It is great to see my friend and former Guardian colleague Simon Rogers move forward with this thinking of data as a resource both internally to help journalists and also externally to help explain a complex story in his work on the Wikileaks War Logs story. Simon wrote about it on the Guardian Datablog:

we needed to make the data easier to use for our team of investigative reporters: David Leigh, Nick Davies, Declan Walsh, Simon Tisdall, Richard Norton-Taylor. We also wanted to make it simpler to access key information for you, out there in the real world – as clear and open as we could make it.
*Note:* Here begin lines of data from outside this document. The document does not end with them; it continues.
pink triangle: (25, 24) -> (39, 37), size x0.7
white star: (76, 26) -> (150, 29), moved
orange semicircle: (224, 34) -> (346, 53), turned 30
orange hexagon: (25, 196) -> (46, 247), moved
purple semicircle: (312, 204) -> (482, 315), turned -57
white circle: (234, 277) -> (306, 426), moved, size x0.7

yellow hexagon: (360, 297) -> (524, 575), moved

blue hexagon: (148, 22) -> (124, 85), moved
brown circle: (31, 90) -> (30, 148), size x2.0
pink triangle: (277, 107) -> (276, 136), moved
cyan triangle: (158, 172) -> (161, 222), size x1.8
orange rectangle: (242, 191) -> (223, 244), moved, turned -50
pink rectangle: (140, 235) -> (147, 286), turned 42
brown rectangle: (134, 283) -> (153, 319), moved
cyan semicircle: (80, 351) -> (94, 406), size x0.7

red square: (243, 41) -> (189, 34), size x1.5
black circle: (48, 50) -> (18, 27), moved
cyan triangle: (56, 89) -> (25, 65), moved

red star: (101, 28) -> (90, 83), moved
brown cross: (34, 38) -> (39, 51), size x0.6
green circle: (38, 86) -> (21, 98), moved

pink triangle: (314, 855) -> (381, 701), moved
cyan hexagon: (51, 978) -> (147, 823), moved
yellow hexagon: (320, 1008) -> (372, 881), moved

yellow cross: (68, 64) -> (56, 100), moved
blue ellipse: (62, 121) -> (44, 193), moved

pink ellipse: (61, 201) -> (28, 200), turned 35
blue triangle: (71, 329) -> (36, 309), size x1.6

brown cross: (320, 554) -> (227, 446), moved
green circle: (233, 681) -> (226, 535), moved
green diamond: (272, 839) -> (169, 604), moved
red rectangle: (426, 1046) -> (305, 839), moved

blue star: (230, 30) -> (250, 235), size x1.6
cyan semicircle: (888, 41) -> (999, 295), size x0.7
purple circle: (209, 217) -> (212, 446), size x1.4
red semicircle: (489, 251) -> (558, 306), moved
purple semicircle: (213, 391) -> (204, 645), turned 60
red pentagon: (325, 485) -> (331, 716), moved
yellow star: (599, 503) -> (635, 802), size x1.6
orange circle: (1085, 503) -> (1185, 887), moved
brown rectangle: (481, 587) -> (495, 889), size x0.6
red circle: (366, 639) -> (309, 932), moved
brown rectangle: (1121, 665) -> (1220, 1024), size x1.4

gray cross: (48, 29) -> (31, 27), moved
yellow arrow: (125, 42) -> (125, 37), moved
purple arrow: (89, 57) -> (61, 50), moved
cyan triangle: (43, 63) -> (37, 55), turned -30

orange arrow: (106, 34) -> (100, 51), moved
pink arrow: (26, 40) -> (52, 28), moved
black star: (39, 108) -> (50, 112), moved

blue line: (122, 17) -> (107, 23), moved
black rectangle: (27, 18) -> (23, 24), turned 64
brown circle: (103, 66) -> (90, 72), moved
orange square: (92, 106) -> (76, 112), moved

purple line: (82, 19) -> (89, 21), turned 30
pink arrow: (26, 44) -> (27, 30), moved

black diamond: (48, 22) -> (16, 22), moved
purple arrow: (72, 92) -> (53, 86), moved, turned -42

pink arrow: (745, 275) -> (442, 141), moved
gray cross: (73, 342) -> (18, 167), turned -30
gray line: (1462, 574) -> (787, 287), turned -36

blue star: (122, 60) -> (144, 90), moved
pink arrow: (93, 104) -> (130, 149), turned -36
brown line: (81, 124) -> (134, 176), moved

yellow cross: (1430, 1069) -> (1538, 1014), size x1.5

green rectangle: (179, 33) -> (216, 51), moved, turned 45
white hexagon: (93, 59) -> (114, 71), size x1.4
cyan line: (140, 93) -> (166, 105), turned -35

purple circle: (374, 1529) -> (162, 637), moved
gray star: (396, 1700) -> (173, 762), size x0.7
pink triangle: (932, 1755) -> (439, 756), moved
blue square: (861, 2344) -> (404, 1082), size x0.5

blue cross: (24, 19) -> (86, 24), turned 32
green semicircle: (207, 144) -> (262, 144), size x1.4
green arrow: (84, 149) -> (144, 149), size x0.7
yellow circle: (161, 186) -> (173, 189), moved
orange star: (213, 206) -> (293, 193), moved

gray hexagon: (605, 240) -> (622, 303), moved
As the digital research editor at The Guardian, data was key to many of my ideas (before I left this March to pursue my own projects). I even thought that data could become a source of revenue for The Guardian. Data and analysis is something that people are willing to pay for. Ben Ayers, the Head of social media and community at, (speaking for himself not ITV) said to me on Twitter:

Brilliant. I’d pay for that stuff. Surely the kind of value that could be, er, charged for. Just sayin’ … just an example of where, if people expect great interpretation of data as part of the package, the Guardian could charge subs

As I replied to Ben, I wouldn’t advocate charging for data for the War Logs, but I would suggest that charging for data about media, business and sports. That could become an important source of income to help subsidise the cost of investigations like the War Logs. Data wrangling can be time intensive. I know from my experience in developing the media job cuts series that I wrote at the end of 2009 for The Guardian. However, the data can be a great resource for journalists writing stories as well as developing interactive graphics like the media job cuts map or the IED attack map for the War Logs story. Data drives traffic, as the Texas Tribune in the US has found, and I believe that certain datasets could be developed into new commercial products for news organisations.